** Opening DATA RECORDS block **

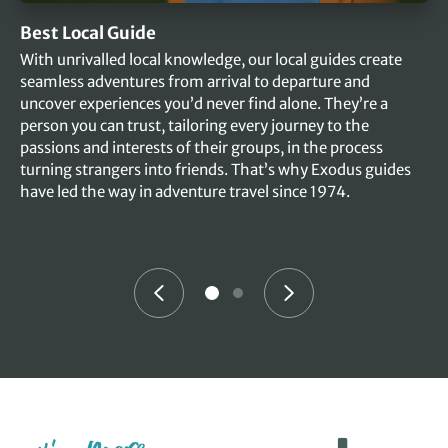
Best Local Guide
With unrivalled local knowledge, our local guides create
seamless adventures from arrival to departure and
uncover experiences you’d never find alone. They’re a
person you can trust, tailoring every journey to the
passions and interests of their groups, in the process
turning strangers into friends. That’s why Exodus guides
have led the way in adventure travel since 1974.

** Closing DATA RECORDS block **
** Opening DATA RECORDS block **

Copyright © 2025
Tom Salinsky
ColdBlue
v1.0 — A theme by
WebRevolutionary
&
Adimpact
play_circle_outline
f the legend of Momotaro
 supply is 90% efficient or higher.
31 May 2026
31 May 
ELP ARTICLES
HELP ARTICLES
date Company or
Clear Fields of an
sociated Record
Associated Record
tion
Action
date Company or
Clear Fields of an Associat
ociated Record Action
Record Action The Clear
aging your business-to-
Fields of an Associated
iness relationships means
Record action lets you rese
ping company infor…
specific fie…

** Closing DATA RECORDS block **

ASSIGNMENT
What is needed is each line of the entries that contains the word "Clear".

OUTPUT BELOW
Clear Fields of an
Clear Fields of an Associat
Record Action The Clear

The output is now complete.